[[ Exercise materials, beginning ]]

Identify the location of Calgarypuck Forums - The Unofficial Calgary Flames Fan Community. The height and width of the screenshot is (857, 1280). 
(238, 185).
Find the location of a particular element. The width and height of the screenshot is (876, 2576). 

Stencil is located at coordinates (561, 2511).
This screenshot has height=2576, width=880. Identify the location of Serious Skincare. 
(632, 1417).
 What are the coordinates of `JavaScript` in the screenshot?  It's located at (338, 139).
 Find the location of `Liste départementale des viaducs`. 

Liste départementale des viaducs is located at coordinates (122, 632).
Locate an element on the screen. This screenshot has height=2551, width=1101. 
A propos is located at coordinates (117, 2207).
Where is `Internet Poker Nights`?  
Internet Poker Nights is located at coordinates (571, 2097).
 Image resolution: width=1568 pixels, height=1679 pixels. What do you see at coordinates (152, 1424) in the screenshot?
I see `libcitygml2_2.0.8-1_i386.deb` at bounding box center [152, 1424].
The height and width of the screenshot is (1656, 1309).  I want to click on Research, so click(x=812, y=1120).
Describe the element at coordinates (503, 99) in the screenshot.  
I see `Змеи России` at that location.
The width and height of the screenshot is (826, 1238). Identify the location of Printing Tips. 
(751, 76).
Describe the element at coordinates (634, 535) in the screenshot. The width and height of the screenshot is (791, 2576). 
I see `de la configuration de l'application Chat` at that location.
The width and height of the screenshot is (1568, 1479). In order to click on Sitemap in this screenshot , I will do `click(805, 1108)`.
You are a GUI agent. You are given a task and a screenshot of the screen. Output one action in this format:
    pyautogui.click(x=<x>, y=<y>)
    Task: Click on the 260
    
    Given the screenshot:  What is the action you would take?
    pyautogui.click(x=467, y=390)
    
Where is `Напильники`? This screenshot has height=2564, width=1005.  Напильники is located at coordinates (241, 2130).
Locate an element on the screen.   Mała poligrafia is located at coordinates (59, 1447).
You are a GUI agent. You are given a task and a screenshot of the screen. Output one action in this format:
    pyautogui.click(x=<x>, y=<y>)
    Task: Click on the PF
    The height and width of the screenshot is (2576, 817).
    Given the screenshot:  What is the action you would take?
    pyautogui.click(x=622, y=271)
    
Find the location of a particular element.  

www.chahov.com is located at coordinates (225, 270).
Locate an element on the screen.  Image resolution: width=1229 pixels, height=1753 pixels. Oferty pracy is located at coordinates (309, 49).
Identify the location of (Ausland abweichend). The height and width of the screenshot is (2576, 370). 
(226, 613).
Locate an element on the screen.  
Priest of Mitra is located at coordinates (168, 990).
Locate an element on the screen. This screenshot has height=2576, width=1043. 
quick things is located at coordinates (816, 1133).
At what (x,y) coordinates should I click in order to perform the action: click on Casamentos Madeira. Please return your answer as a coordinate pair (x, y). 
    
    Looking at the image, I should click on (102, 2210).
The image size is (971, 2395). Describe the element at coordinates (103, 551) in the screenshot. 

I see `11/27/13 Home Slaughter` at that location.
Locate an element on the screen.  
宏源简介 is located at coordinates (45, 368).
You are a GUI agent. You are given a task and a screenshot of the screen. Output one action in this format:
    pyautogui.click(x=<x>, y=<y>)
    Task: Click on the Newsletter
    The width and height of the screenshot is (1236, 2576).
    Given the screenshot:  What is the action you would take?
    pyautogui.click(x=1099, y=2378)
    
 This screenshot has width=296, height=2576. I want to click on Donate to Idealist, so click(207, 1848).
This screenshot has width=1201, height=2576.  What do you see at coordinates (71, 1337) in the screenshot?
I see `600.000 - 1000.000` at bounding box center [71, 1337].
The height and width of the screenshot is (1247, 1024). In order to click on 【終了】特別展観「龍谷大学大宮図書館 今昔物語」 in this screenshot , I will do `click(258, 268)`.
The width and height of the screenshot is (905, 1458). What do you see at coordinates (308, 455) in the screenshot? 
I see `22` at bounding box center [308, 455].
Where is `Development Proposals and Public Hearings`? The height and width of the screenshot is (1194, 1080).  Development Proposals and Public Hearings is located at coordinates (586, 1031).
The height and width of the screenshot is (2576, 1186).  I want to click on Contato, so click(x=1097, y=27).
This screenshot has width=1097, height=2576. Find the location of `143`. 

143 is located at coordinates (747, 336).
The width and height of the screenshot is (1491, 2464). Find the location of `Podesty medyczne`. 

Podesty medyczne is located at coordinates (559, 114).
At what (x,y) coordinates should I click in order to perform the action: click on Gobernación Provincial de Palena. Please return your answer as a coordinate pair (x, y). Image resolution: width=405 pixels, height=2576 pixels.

[[ Exercise materials, end ]]

■ What the task requires: Would you set down every record again, exactly as it appears above?

■ Task response:
Identify the location of Calgarypuck Forums - The Unofficial Calgary Flames Fan Community. The height and width of the screenshot is (857, 1280). 
(238, 185).
Find the location of a particular element. The width and height of the screenshot is (876, 2576). 

Stencil is located at coordinates (561, 2511).
This screenshot has height=2576, width=880. Identify the location of Serious Skincare. 
(632, 1417).
 What are the coordinates of `JavaScript` in the screenshot?  It's located at (338, 139).
 Find the location of `Liste départementale des viaducs`. 

Liste départementale des viaducs is located at coordinates (122, 632).
Locate an element on the screen. This screenshot has height=2551, width=1101. 
A propos is located at coordinates (117, 2207).
Where is `Internet Poker Nights`?  
Internet Poker Nights is located at coordinates (571, 2097).
 Image resolution: width=1568 pixels, height=1679 pixels. What do you see at coordinates (152, 1424) in the screenshot?
I see `libcitygml2_2.0.8-1_i386.deb` at bounding box center [152, 1424].
The height and width of the screenshot is (1656, 1309).  I want to click on Research, so click(x=812, y=1120).
Describe the element at coordinates (503, 99) in the screenshot.  
I see `Змеи России` at that location.
The width and height of the screenshot is (826, 1238). Identify the location of Printing Tips. 
(751, 76).
Describe the element at coordinates (634, 535) in the screenshot. The width and height of the screenshot is (791, 2576). 
I see `de la configuration de l'application Chat` at that location.
The width and height of the screenshot is (1568, 1479). In order to click on Sitemap in this screenshot , I will do `click(805, 1108)`.
You are a GUI agent. You are given a task and a screenshot of the screen. Output one action in this format:
    pyautogui.click(x=<x>, y=<y>)
    Task: Click on the 260
    
    Given the screenshot:  What is the action you would take?
    pyautogui.click(x=467, y=390)
    
Where is `Напильники`? This screenshot has height=2564, width=1005.  Напильники is located at coordinates (241, 2130).
Locate an element on the screen.   Mała poligrafia is located at coordinates (59, 1447).
You are a GUI agent. You are given a task and a screenshot of the screen. Output one action in this format:
    pyautogui.click(x=<x>, y=<y>)
    Task: Click on the PF
    The height and width of the screenshot is (2576, 817).
    Given the screenshot:  What is the action you would take?
    pyautogui.click(x=622, y=271)
    
Find the location of a particular element.  

www.chahov.com is located at coordinates (225, 270).
Locate an element on the screen.  Image resolution: width=1229 pixels, height=1753 pixels. Oferty pracy is located at coordinates (309, 49).
Identify the location of (Ausland abweichend). The height and width of the screenshot is (2576, 370). 
(226, 613).
Locate an element on the screen.  
Priest of Mitra is located at coordinates (168, 990).
Locate an element on the screen. This screenshot has height=2576, width=1043. 
quick things is located at coordinates (816, 1133).
At what (x,y) coordinates should I click in order to perform the action: click on Casamentos Madeira. Please return your answer as a coordinate pair (x, y). 
    
    Looking at the image, I should click on (102, 2210).
The image size is (971, 2395). Describe the element at coordinates (103, 551) in the screenshot. 

I see `11/27/13 Home Slaughter` at that location.
Locate an element on the screen.  
宏源简介 is located at coordinates (45, 368).
You are a GUI agent. You are given a task and a screenshot of the screen. Output one action in this format:
    pyautogui.click(x=<x>, y=<y>)
    Task: Click on the Newsletter
    The width and height of the screenshot is (1236, 2576).
    Given the screenshot:  What is the action you would take?
    pyautogui.click(x=1099, y=2378)
    
 This screenshot has width=296, height=2576. I want to click on Donate to Idealist, so click(207, 1848).
This screenshot has width=1201, height=2576.  What do you see at coordinates (71, 1337) in the screenshot?
I see `600.000 - 1000.000` at bounding box center [71, 1337].
The height and width of the screenshot is (1247, 1024). In order to click on 【終了】特別展観「龍谷大学大宮図書館 今昔物語」 in this screenshot , I will do `click(258, 268)`.
The width and height of the screenshot is (905, 1458). What do you see at coordinates (308, 455) in the screenshot? 
I see `22` at bounding box center [308, 455].
Where is `Development Proposals and Public Hearings`? The height and width of the screenshot is (1194, 1080).  Development Proposals and Public Hearings is located at coordinates (586, 1031).
The height and width of the screenshot is (2576, 1186).  I want to click on Contato, so click(x=1097, y=27).
This screenshot has width=1097, height=2576. Find the location of `143`. 

143 is located at coordinates (747, 336).
The width and height of the screenshot is (1491, 2464). Find the location of `Podesty medyczne`. 

Podesty medyczne is located at coordinates (559, 114).
At what (x,y) coordinates should I click in order to perform the action: click on Gobernación Provincial de Palena. Please return your answer as a coordinate pair (x, y). Image resolution: width=405 pixels, height=2576 pixels.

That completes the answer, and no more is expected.